Minus-strand RNA was detected in 41 persons (28.1%), for which information on the date of symptom onset was available in 38. The ratio of minus/positive strand RNA varied by patient, but minus-strand RNA was detected from 25 patients at 0-7 days, four patients at 8-14 days, and six patients > 14 days after symptom onset (three outliers were removed from the analysis). Minus-strand RNA was detected in seven prospectively collected specimens, including two non-immunocompromised patients at day 11 and another at day 12, one of whom had been asymptomatic for 48 hours. Three of these seven patients were immunocompromised; minus-strand RNA was detected at 18 and 30 days in one patient with persistent fever, and 26 days in another. The median cycle values were significantly lower in persons with detectable negative-strand RNA compared to those without (median CT value 20.7 vs. 33.2, P < 0.01). Interestingly, while 26/146 (17.8%) persons were considered immunocompromised, only 6/41 (14.6%) patients with detectable minus-strand RNA were immunocompromised.

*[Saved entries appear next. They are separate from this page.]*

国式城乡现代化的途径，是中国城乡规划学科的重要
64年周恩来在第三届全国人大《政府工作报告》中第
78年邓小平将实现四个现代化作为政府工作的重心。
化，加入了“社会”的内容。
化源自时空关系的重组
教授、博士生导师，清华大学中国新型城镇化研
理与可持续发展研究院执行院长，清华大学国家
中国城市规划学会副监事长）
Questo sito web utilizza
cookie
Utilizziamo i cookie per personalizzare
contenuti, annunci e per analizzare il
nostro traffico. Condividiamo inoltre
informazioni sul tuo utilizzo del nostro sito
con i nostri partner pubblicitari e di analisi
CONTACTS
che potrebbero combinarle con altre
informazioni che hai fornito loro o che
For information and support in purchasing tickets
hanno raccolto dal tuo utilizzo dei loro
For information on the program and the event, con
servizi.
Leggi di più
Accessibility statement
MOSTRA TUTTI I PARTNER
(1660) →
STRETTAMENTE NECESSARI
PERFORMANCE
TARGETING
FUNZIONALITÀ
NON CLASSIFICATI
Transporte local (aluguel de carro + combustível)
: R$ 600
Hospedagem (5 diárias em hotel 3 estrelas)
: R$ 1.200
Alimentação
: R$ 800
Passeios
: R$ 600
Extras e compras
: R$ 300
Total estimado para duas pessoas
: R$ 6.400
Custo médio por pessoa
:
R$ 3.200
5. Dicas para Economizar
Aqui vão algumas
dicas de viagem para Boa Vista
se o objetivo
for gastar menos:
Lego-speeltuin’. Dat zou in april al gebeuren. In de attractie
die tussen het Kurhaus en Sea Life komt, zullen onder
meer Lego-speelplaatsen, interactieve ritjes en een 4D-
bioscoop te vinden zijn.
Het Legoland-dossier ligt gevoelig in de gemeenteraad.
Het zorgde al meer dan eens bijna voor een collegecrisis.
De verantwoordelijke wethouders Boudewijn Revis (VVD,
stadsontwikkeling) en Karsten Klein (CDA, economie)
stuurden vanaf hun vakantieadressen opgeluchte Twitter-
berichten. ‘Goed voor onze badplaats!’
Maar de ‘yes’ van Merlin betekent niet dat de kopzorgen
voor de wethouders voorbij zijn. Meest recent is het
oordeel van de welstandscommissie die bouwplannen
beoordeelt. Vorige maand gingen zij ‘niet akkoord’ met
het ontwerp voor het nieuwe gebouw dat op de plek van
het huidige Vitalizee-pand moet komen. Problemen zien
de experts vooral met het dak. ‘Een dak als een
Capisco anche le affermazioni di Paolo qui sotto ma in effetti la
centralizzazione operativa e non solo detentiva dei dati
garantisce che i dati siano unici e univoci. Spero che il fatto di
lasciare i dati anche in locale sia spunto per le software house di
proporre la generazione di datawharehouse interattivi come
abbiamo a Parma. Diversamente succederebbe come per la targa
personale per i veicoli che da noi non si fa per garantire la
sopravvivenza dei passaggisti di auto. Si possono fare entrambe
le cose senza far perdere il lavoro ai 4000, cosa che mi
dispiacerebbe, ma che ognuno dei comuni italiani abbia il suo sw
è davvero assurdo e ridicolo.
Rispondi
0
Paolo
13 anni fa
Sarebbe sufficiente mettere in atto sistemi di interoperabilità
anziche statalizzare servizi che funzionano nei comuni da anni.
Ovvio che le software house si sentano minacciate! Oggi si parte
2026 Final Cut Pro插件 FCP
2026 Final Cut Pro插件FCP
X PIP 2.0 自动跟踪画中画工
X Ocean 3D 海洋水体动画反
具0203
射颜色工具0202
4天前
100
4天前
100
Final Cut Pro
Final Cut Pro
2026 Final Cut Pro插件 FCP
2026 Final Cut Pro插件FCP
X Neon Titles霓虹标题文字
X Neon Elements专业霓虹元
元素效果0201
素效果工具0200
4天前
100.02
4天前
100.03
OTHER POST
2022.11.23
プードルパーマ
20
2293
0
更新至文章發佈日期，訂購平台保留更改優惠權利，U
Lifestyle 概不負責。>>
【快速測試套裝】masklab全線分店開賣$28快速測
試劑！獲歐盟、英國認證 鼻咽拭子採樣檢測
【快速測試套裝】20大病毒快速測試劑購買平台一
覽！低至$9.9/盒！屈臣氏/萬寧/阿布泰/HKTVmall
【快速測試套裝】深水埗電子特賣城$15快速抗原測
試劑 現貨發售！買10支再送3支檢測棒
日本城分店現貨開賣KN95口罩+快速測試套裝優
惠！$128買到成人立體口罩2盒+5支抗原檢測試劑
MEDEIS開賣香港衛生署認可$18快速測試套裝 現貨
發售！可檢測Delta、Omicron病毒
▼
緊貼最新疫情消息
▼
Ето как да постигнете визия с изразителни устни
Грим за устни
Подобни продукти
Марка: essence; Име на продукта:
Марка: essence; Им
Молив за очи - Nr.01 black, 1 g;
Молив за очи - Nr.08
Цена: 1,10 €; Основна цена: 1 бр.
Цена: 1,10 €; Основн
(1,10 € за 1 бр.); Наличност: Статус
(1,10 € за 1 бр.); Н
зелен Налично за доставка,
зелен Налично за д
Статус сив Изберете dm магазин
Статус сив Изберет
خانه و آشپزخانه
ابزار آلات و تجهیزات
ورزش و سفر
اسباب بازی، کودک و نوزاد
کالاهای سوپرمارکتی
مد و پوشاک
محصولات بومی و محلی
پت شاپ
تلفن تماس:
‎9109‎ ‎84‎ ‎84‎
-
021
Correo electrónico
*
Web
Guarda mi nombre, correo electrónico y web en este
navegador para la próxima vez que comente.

Although the mandatory quarantine period for persons with SARS-CoV-2 infection initially was 14 days, this has been reduced in some states to 10 days. These data suggest that at least two persons without immunocompromise had detectable minus-strand RNA > 10 days following symptom onset. Although this guidance may be reasonable for most COVID infections in the community, whether it is similarly applicable to the acute care environment, where patients have more significant underlying disease and critical illness, is less obvious. For this reason, I have advocated our facility to apply a general 21-day rule for all hospitalized persons with persistent symptoms. While this requires added use of isolation rooms and personal protective equipment, it is easier to operationalize than having infection prevention personnel combing through charts trying to assess who may be “immunocompromised” or more ill. Strand-specific RNA testing could add a layer of confidence to removing isolation precautions and allow patients to proceed more safely with medical procedures.